Michigan State University Professor Charles Ballard has been studying and specializing in our state’s economy for decades, though he looks at wider issues as well. Recently he’s been studying the gap in earnings between black and white workers, a gap that was dramatically narrowing for a while, and was always greater in the South than in the North.
After all, if you worked on the line in an auto factory in Detroit, you were paid what your UAW contract said you would be paid, regardless of color, sex, or anything else. But things have changed and evolved. We’ve gradually become more of a service economy and less of a manufacturing one. Economic disparity did indeed narrow among all workers for decades after the Great Depression – but then began to widen again, starting around 1981.
So Professor Ballard decided to look what has happened to the difference between what blacks earn and what whites earn, starting about 1976. What he found was shocking.
To quote him directly, in this part of the world, Michigan, Ohio, Indiana, Illinois and Wisconsin, “the real earnings of the median black man are lower now than they were forty years ago.” That’s adjusted for inflation of course. But think about that: not only is the gap still there between what the races earn, blacks are actually worse off than they were in 1979.
Ballard, who presented his findings to a dinner group in Ann Arbor earlier this week, is still doing research and is still not completely certain of all the reasons why. Preliminary data indicate, however, that the decline in high-paying manufacturing jobs have been a factor.
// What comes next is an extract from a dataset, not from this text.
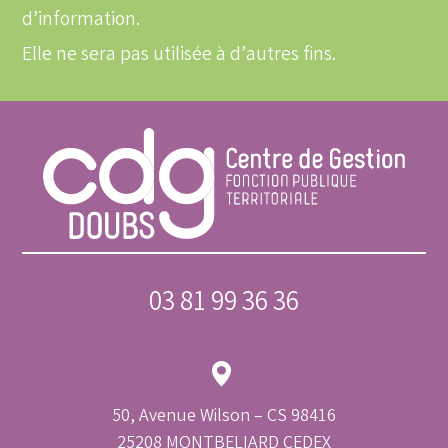
d’information.
Elle ne sera pas utilisée à d’autres fins.
03 81 99 36 36
50, Avenue Wilson – CS 98416
25208 MONTBELIARD CEDEX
But so has the huge number of white women entering the work force; the age when married middle and working-class women commonly stayed home, the era of TV sitcoms like “Leave it to Beaver,” ended long ago. Professor Ballard found other interesting changes too. Back as recently as the 1960s, there was a huge gap in what black workers in different regions made, with northern blacks making vastly higher incomes than southern ones.
That’s why hundreds of thousands of black folks came north in what historians call the “Great Migration.” Now, that gap has almost entirely vanished.
Black workers are doing better than they ever have in the South, which is good. However, that may be outweighed by something else Ballard found. Throughout the nation, black women have lost considerable ground to non-Hispanic white women, a trend that’s continuing.
In fact, the disparity is greater among those who are making more money. What Charles Ballard has established is that since the 1970s, the gap between what blacks and whites earn has been getting wider again, reversing the trend toward more equality that started in the 1930s.
This is something that, as far as I know, almost no politicians have been talking about. But it is certainly a trend we need to understand, and which desperately needs to be reversed.
And which policy makers, and all of us, ignore at our peril.